Understanding fundamental processes that bring about the characteristic time scales of single-particle and collective excitations in 2D materials and metallic surfaces is a long-standing goal in solid state physics. Various experimental spectroscopy techniques in time domain, e.g., time-resolved electron, optical and vibrational spectroscopies, turned out to play a key role in comprehending the aforesaid mechanisms. In these measurements the non-equilibrium condition is achieved between excited electron and phonon degrees of freedom, which allows us to disentangle them. Along this investigational path, ample attention is given to graphene and similar atomically thin layers, where quite valuable and interesting measurements of carrier and optical phonon lifetimes were carried out by means of trARPES and ultrafast Raman spectroscopy, respectively. Especially interesting time-resolved measurements were also done on metallic surfaces, where the aforementioned techniques are utilized to understand the microscopic processes underlying surface reactions, e.g., photo-induced dissociation of diatomic molecules on surfaces. The ingredient that brings together these examples is the non-adiabatic electron-phonon coupling, which is believed to be a vital mechanism behind relaxation of excited (electron and vibrational) states in 2D materials and metallic surfaces. Yet our quantitative understanding is still in its infancy despite of tremendous interest and experimental efforts, which is mainly due to a lack of corresponding theoretical methods based in first principles.
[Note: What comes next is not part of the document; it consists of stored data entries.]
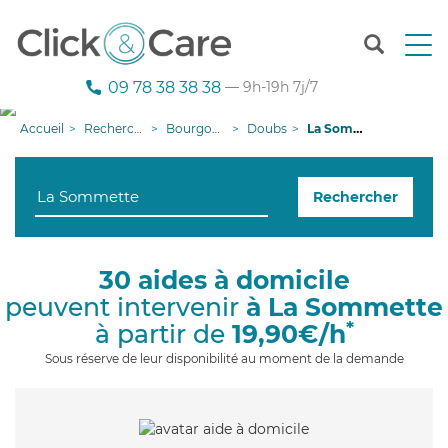
T
o
g
09 78 38 38 38
— 9h-19h 7j/7
g
l
Accueil
Recherche aide à domicile
Bourgogne-Franche-Comté
Doubs
La Sommette
e
n
a
Rechercher
v
i
g
a
30 aides à domicile
t
peuvent intervenir
à La Sommette
i
o
*
à partir de
19,90€/h
n
Sous réserve de leur disponibilité au moment de la demande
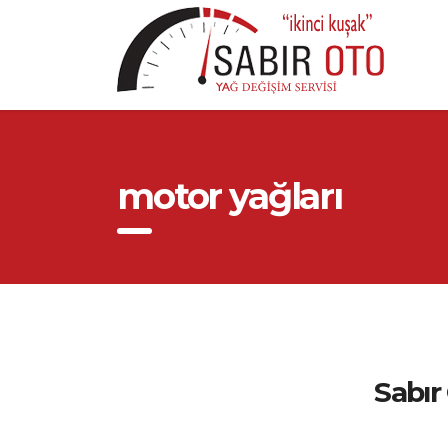
motor yağları
Sabır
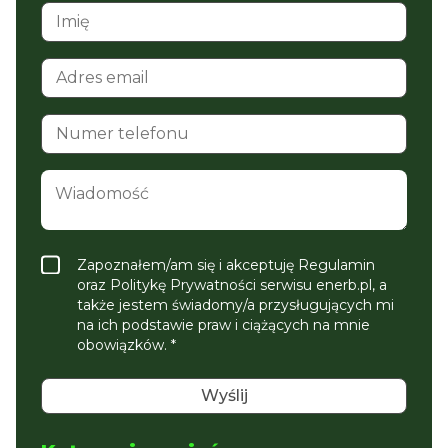
Zapoznałem/am się i akceptuję Regulamin
oraz Politykę Prywatności serwisu enerb.pl, a
także jestem świadomy/a przysługujących mi
na ich podstawie praw i ciążących na mnie
obowiązków. *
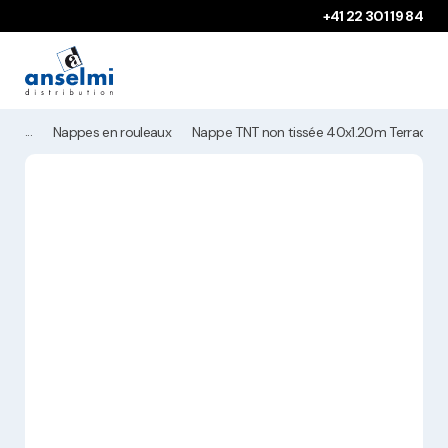
Aller au contenu
Aller à la navigation principale
+41 22 301 19 84
Nappes en rouleaux
Nappe TNT non tissée 40x1.20m Terracott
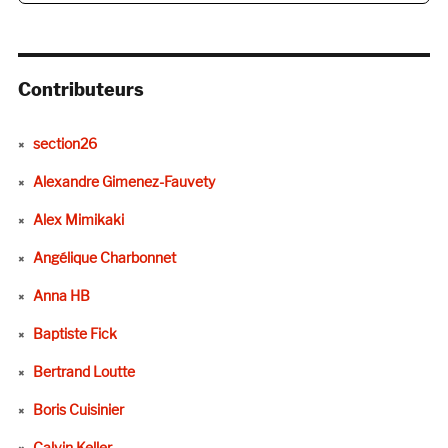
Contributeurs
section26
Alexandre Gimenez-Fauvety
Alex Mimikaki
Angélique Charbonnet
Anna HB
Baptiste Fick
Bertrand Loutte
Boris Cuisinier
Calvin Keller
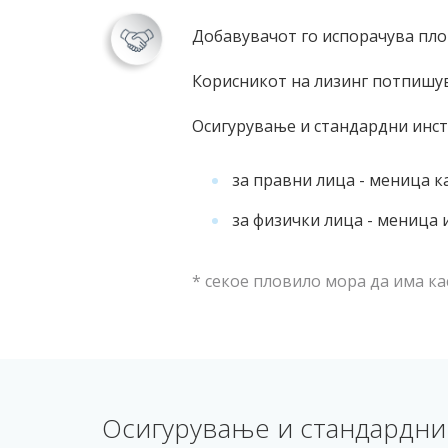
Добавувачот го испорачува пло
Корисникот на лизинг потпишув
Осигурување и стандардни инст
за правни лица - меница к
за физички лица - меница
* секое пловило мора да има ка
Осигурување и стандардни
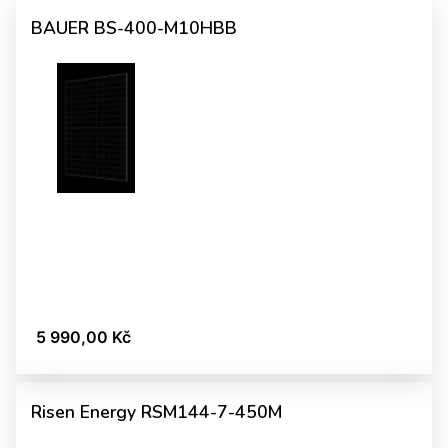
BAUER BS-400-M10HBB
5 990,00 Kč
Risen Energy RSM144-7-450M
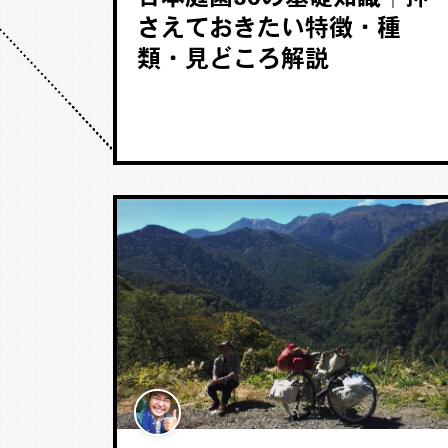
さえておきたい特徴・種
類・見どころ解説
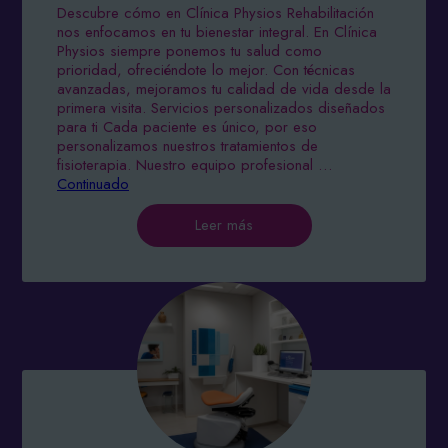
Descubre cómo en Clínica Physios Rehabilitación
nos enfocamos en tu bienestar integral. En Clínica
Physios siempre ponemos tu salud como
prioridad, ofreciéndote lo mejor. Con técnicas
avanzadas, mejoramos tu calidad de vida desde la
primera visita. Servicios personalizados diseñados
para ti Cada paciente es único, por eso
personalizamos nuestros tratamientos de
fisioterapia. Nuestro equipo profesional …
Continuado
Leer más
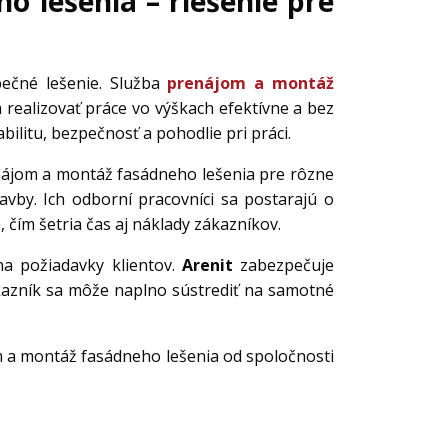
 lešenia – riešenie pre
pečné lešenie. Služba
prenájom a montáž
 realizovať práce vo výškach efektívne a bez
bilitu, bezpečnosť a pohodlie pri práci.
ájom a montáž fasádneho lešenia pre rôzne
vby. Ich odborní pracovníci sa postarajú o
 čím šetria čas aj náklady zákazníkov.
 na požiadavky klientov.
Arenit
zabezpečuje
kazník sa môže naplno sústrediť na samotné
om a montáž fasádneho lešenia od spoločnosti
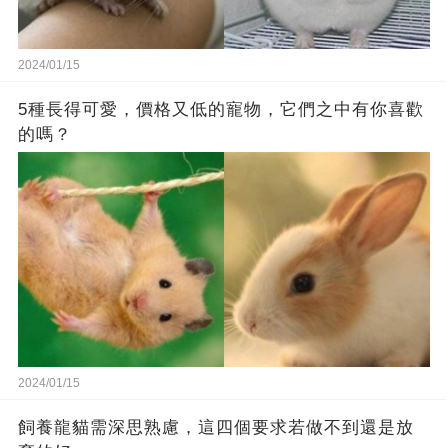
2024/01/15
5種長得可愛，價格又低的寵物，它們之中有你喜歡
的嗎？
2024/01/15
飼養龍貓需深思熟慮，這四個要求若做不到還是放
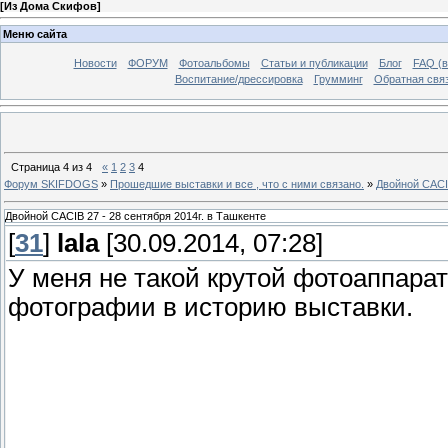
[
Из Дома Скифов
]
Меню сайта
Новости
ФОРУМ
Фотоальбомы
Статьи и публикации
Блог
FAQ (в
Воспитание/дрессировка
Грумминг
Обратная свя
Страница
4
из
4
«
1
2
3
4
Форум SKIFDOGS
»
Прошедшие выставки и все , что с ними связано.
»
Двойной CACIB
Двойной CACIB 27 - 28 сентября 2014г. в Ташкенте
[
31
]
lala
[30.09.2014, 07:28]
У меня не такой крутой фотоаппарат
фотографии в историю выставки.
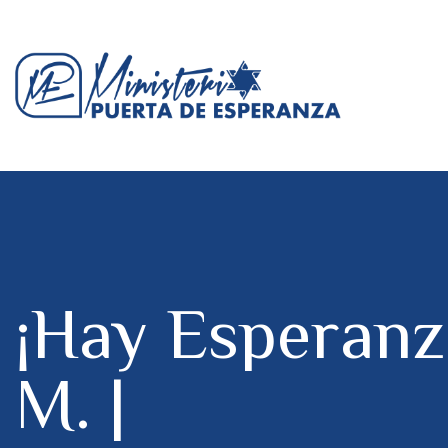
¡Hay Esperanz
M. |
 In this presentation I will deliver the work done on my doctoral and postdoctoral studies that is intimately related to the ultrafast dynamics of 2D materials and metallic surfaces. Regarding the theoretical frameworks that I developed, I will present quantitative methods for simulating dissipation of plasmons due to electron-phonon coupling, non-equilibrium vibrational relaxation, as well as transient optical and electronic excitations. In addition, I will show the corresponding results for plasmon decay in highly-doped graphene, transient optical absorption in pristine graphene, transient phonon relaxation in CO/Cu(100) and in magnesium diboride, to name a few. Finally, the presentation will also contain my future plans and investigation course that fit to current and future projects at Institute of Physics.